ShellExecuteA(0, "open", "calc", 0, 0, 0);Now, you would assume when pushing to assembly we would do something like this:
push 0 ; hwnd
push eax ; lpOperation
push ebx ; lpFile
push 0 ; lpParameters
push 0 ; lpDirectory
push 0 ; nShowCmd
call ShellExecuteAFor the sake of example, let's assume eax = "open" and ebx = "calc" which both have been allocated on the stack. This code does not work, because in assembly the way to push a stack is actually reversed compared to the programmatic definition of the same function.
So the way it would be done is:
push 0 ; nShowCmd
push 0 ; lpDirectory
push 0 ; lpParameters
push ebx ; lpFile
push eax ; lpOperation
push 0 ; hwnd
call ShellExecuteAAnd this would invoke the function correctly.

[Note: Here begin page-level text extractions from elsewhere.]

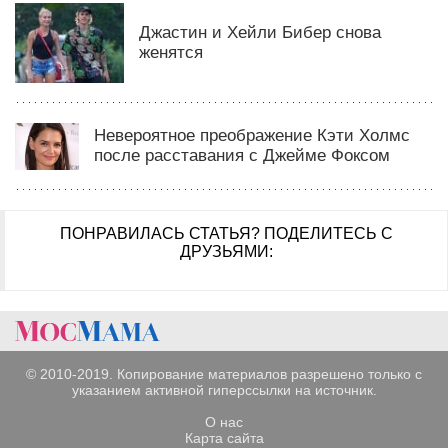
Джастин и Хейли Бибер снова
женятся
Невероятное преображение Кэти Холмс
после расставания с Джейме Фоксом
ПОНРАВИЛАСЬ СТАТЬЯ?
ПОДЕЛИТЕСЬ С
ДРУЗЬЯМИ:
© 2010-2019. Копирование материалов разрешено только с
указанием активной гиперссылки на источник.
О нас
Карта сайта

Chapter 5: Putting it all together
Now that we have all the building blocks, let's assemble the final code to execute calc through ShellExecuteA from our shellcode:
mov eax, fs: [0x30] ; Process Information Block
mov eax, [eax + 0xC] ; PEB->Ldr
lea edi, [eax + 0x14] ; PEB->Ldr->InMemoryOrderModuleList
mov esi, [edi] ; Flink
loop_til_kernel32_found:
cmp esi, edi ; current != head
je cleanup
mov ebx, esi
sub ebx, 0x8 ; subtract InMemoryOrderLinks
lea ecx, [ebx + 0x2C] ; UNICODE_STRING BaseDllName
movzx edx, word ptr [ecx]
cmp edx, 24 ; KERNEL32.DLL
jne not_kernel32
mov eax, [ebx + 0x18] ; DllBase
jmp found_kernel32
not_kernel32:
mov esi, [esi]
jmp loop_til_kernel32_found
found_kernel32:
mov ebx, [eax + 0x3C] ; IMAGE_DOS_HEADER e_lfanew
add ebx, eax ; IMAGE_NT_HEADERS32
mov edx, [ebx + 0x78] ; OptionalHeader->DataDirectory[0]
add edx, eax ; RVA -> VA
mov ebx, [edx + 0x18] ; NumberOfNames
dec ebx
mov esi, [edx + 0x20] ; AddressOfNames
add esi, eax
loop_til_loadlibrary_found:
test ebx, ebx
je cleanup
mov edi, [esi + ebx * 4] ; AddressOfNames[ebx]
add edi, eax
mov ecx, [edi]
cmp ecx, 0x64616F4C ; Load
jne not_loadlibrary
mov ecx, [edi + 4]
cmp ecx, 0x7262694C ; Libr
jne not_loadlibrary
mov ecx, [edi + 8]
cmp ecx, 0x41797261 ; aryA
jne not_loadlibrary
jmp loadlibrary_found
not_loadlibrary:
dec ebx
jmp loop_til_loadlibrary_found
loadlibrary_found:
mov esi, [edx+0x24] ; AddressOfNameOrdinals
add esi, eax
movzx edi, word ptr [esi + ebx * 2]
mov esi, [edx+0x1C] ; AddressOfFunctions
add esi, eax
mov ecx, [esi + edi * 4]
add ecx, eax
sub esp, 12
mov byte ptr [esp], 0x73
mov byte ptr [esp + 1], 0x68
mov byte ptr [esp + 2], 0x65
mov byte ptr [esp + 3], 0x6C
mov byte ptr [esp + 4], 0x6C
mov byte ptr [esp + 5], 0x33
mov byte ptr [esp + 6], 0x32
mov byte ptr [esp + 7], 0x2E
mov byte ptr [esp + 8], 0x64
mov byte ptr [esp + 9], 0x6C
mov byte ptr [esp + 10], 0x6C
mov byte ptr [esp + 11], 0x00
lea ebx, [esp] ; shell32.dll
push ebx
call ecx
add esp, 12
test eax, eax
jz cleanup
mov ebx, [eax + 0x3C]
add ebx, eax
mov edx, [ebx + 0x78]
add edx, eax
mov ebx, [edx + 0x18]
dec ebx
mov esi, [edx + 0x20]
add esi, eax
loop_til_shellexecute_found:
test ebx, ebx
je cleanup
mov edi, [esi + ebx * 4]
add edi, eax
mov ecx, [edi]
cmp ecx, 0x6C656853 ; Shel
jne not_shellexecute
mov ecx, [edi + 4]
cmp ecx, 0x6578456C ; lExe
jne not_shellexecute
mov ecx, [edi + 8]
cmp ecx, 0x65747563 ; cute
jne not_shellexecute
cmp byte ptr [edi + 12], 0x41 ; A
jne not_shellexecute
jmp shellexecute_found
not_shellexecute:
dec ebx
jmp loop_til_shellexecute_found
shellexecute_found :
mov esi, [edx + 0x24]
add esi, eax
movzx edi, word ptr [esi + ebx * 2]
mov esi, [edx + 0x1C]
add esi, eax
mov ecx, [esi + edi * 4]
add ecx, eax
sub esp, 10
mov byte ptr [esp], 0x6F
mov byte ptr [esp + 1], 0x70
mov byte ptr [esp + 2], 0x65
mov byte ptr [esp + 3], 0x6E
mov byte ptr [esp + 4], 0x00
lea ebx, [esp] ; open
mov byte ptr [esp + 5], 0x63
mov byte ptr [esp + 6], 0x61
mov byte ptr [esp + 7], 0x6C
mov byte ptr [esp + 8], 0x63
mov byte ptr [esp + 9], 0x00
lea edx, [esp + 5] ; calc
push 0 ; nShowCmd
push 0 ; lpDirectory
push 0 ; lpParameters
push edx ; lpFile
push ebx ; lpOperation
push 0 ; hwnd
call ecx
add esp, 10
cleanup:
xor eax, eax
xor ebx, ebx
xor ecx, ecx
xor edx, edx
xor esi, esi
xor edi, ediChapter 6: Final words
This was an interesting journey of learning more about OS internals and how to write position-independent code.
However, my implementation is far from perfect, it is the result of two days of experimentation and it's not intended to work on all environments.
It has been tested and ran on Windows 11 but I cannot guarantee it working on any other system.